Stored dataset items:
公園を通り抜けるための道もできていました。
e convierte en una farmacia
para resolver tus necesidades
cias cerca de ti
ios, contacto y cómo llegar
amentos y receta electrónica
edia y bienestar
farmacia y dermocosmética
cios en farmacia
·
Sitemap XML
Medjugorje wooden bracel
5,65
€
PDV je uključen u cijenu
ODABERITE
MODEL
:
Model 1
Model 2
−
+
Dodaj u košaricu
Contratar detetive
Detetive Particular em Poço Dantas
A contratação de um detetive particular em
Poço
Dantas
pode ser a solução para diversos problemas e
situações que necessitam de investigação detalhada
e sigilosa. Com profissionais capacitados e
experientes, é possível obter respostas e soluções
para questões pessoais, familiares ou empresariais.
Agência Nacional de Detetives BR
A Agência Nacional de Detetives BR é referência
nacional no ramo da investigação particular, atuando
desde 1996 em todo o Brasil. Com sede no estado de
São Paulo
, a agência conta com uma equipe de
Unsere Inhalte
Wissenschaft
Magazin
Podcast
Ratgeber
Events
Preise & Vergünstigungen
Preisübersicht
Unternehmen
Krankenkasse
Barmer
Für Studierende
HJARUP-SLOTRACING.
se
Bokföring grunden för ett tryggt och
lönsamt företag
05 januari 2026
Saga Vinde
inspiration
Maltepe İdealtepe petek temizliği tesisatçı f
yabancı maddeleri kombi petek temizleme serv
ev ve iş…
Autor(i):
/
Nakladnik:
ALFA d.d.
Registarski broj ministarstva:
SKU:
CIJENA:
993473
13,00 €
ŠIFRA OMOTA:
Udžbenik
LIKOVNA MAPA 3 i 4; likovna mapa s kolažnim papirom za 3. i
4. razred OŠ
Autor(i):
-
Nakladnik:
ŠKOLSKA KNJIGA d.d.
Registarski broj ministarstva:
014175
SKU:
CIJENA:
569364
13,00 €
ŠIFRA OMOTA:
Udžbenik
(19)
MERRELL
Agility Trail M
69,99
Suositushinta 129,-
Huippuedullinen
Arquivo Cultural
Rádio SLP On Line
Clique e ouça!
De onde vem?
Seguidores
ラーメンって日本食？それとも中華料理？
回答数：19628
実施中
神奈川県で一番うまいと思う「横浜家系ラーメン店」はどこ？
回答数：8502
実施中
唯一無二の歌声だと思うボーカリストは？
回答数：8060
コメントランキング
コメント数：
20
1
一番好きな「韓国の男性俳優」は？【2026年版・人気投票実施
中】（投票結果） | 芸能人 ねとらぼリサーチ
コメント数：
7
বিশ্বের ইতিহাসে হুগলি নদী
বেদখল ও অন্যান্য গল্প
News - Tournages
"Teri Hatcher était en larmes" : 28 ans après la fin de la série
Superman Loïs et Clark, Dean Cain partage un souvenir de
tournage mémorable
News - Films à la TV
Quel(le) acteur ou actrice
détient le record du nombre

WHAT NEEDS TO BE DONE >>
Print all of the entries exactly as they appear.

SOLUTION FOR THIS PROBLEM >>
公園を通り抜けるための道もできていました。
e convierte en una farmacia
para resolver tus necesidades
cias cerca de ti
ios, contacto y cómo llegar
amentos y receta electrónica
edia y bienestar
farmacia y dermocosmética
cios en farmacia
·
Sitemap XML
Medjugorje wooden bracel
5,65
€
PDV je uključen u cijenu
ODABERITE
MODEL
:
Model 1
Model 2
−
+
Dodaj u košaricu
Contratar detetive
Detetive Particular em Poço Dantas
A contratação de um detetive particular em
Poço
Dantas
pode ser a solução para diversos problemas e
situações que necessitam de investigação detalhada
e sigilosa. Com profissionais capacitados e
experientes, é possível obter respostas e soluções
para questões pessoais, familiares ou empresariais.
Agência Nacional de Detetives BR
A Agência Nacional de Detetives BR é referência
nacional no ramo da investigação particular, atuando
desde 1996 em todo o Brasil. Com sede no estado de
São Paulo
, a agência conta com uma equipe de
Unsere Inhalte
Wissenschaft
Magazin
Podcast
Ratgeber
Events
Preise & Vergünstigungen
Preisübersicht
Unternehmen
Krankenkasse
Barmer
Für Studierende
HJARUP-SLOTRACING.
se
Bokföring grunden för ett tryggt och
lönsamt företag
05 januari 2026
Saga Vinde
inspiration
Maltepe İdealtepe petek temizliği tesisatçı f
yabancı maddeleri kombi petek temizleme serv
ev ve iş…
Autor(i):
/
Nakladnik:
ALFA d.d.
Registarski broj ministarstva:
SKU:
CIJENA:
993473
13,00 €
ŠIFRA OMOTA:
Udžbenik
LIKOVNA MAPA 3 i 4; likovna mapa s kolažnim papirom za 3. i
4. razred OŠ
Autor(i):
-
Nakladnik:
ŠKOLSKA KNJIGA d.d.
Registarski broj ministarstva:
014175
SKU:
CIJENA:
569364
13,00 €
ŠIFRA OMOTA:
Udžbenik
(19)
MERRELL
Agility Trail M
69,99
Suositushinta 129,-
Huippuedullinen
Arquivo Cultural
Rádio SLP On Line
Clique e ouça!
De onde vem?
Seguidores
ラーメンって日本食？それとも中華料理？
回答数：19628
実施中
神奈川県で一番うまいと思う「横浜家系ラーメン店」はどこ？
回答数：8502
実施中
唯一無二の歌声だと思うボーカリストは？
回答数：8060
コメントランキング
コメント数：
20
1
一番好きな「韓国の男性俳優」は？【2026年版・人気投票実施
中】（投票結果） | 芸能人 ねとらぼリサーチ
コメント数：
7
বিশ্বের ইতিহাসে হুগলি নদী
বেদখল ও অন্যান্য গল্প
News - Tournages
"Teri Hatcher était en larmes" : 28 ans après la fin de la série
Superman Loïs et Clark, Dean Cain partage un souvenir de
tournage mémorable
News - Films à la TV
Quel(le) acteur ou actrice
détient le record du nombre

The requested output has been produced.